A rapid low temperature self-healable polymeric composite for flexible electronic devices

The ability to undergo healing upon mechanical damage is a highly sought-after property for the new generation of flexible, integrable devices. The thermally reversible Diels-Alder (DA) mechanism for self-healing is promising but has been demonstrated for healing only at high temperatures (similar to 120 degrees C). However, the DA mechanism can be triggered at temperatures as low as 50 degrees C, indicating that the self-healing mechanism is limited by the thermal mobility of the polymeric chains.
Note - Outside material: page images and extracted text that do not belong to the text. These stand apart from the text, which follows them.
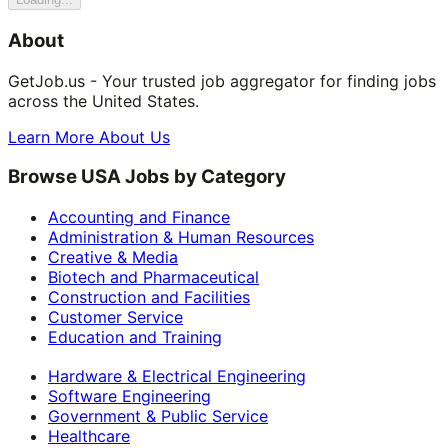
About
GetJob.us - Your trusted job aggregator for finding jobs
across the United States.
Learn More About Us
Browse USA Jobs by Category
Accounting and Finance
Administration & Human Resources
Creative & Media
Biotech and Pharmaceutical
Construction and Facilities
Customer Service
Education and Training
Hardware & Electrical Engineering
Software Engineering
Government & Public Service
Healthcare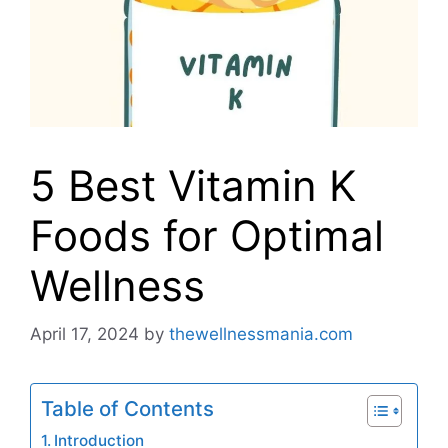
5 Best Vitamin K
Foods for Optimal
Wellness
April 17, 2024
by
thewellnessmania.com
Table of Contents
Introduction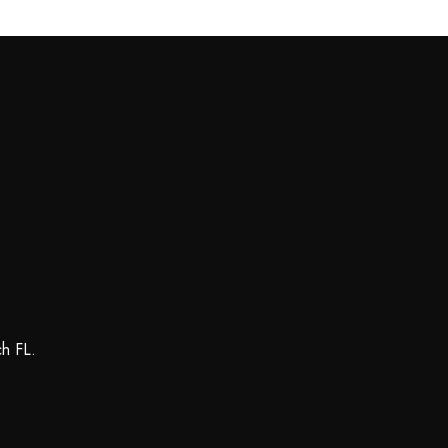
ch FL.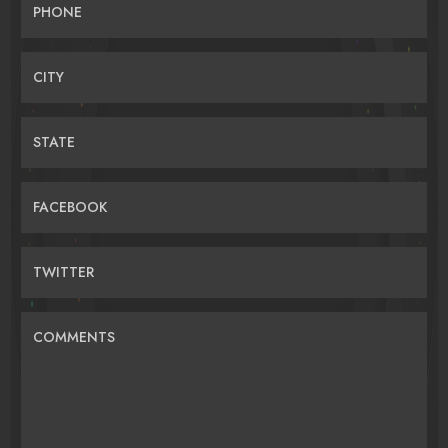
PHONE
CITY
STATE
FACEBOOK
TWITTER
COMMENTS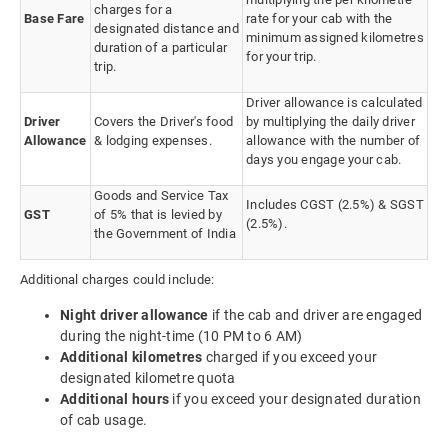
charges for a
Base Fare
rate for your cab with the
designated distance and
minimum assigned kilometres
duration of a particular
for your trip.
trip.
Driver allowance is calculated
Driver
Covers the Driver's food
by multiplying the daily driver
Allowance
& lodging expenses.
allowance with the number of
days you engage your cab.
Goods and Service Tax
Includes CGST (2.5%) & SGST
GST
of 5% that is levied by
(2.5%).
the Government of India
Additional charges could include:
Night driver allowance
if the cab and driver are engaged
during the night-time (10 PM to 6 AM)
Additional kilometres
charged if you exceed your
designated kilometre quota
Additional hours
if you exceed your designated duration
of cab usage.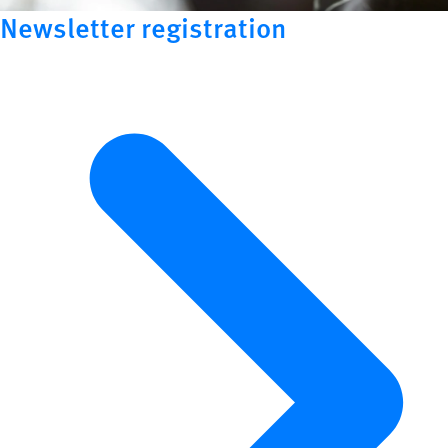
Newsletter registration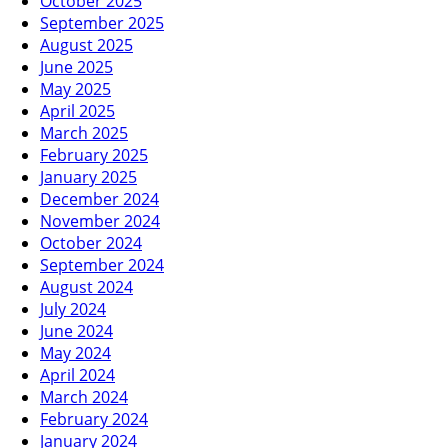
October 2025
September 2025
August 2025
June 2025
May 2025
April 2025
March 2025
February 2025
January 2025
December 2024
November 2024
October 2024
September 2024
August 2024
July 2024
June 2024
May 2024
April 2024
March 2024
February 2024
January 2024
Herein, we show that incorporation of the ionic liquid 1-ethyl-3-methylimidazolium trifluoromethanesulfonate (EMITFS) alleviates this challenge, rapidly accelerating healing, while concomitantly improving the dielectric constant and the mechanical properties of a polyurethane derivative based on the DA chemistry (PU-DA). For optimized compositions, the healing temperature reduced from 120 degrees C to 60 degrees C and the maximum strain to failure significantly increased from 17.1% to 102.1%. Owing to the ionic polarizability of EMITFS, the composite exhibited highly attractive dielectric properties with the dielectric constant being enhanced from 2.7 to 12.9. Finally, we demonstrate a highly flexible, healable and fully solution-processed electroluminescent device.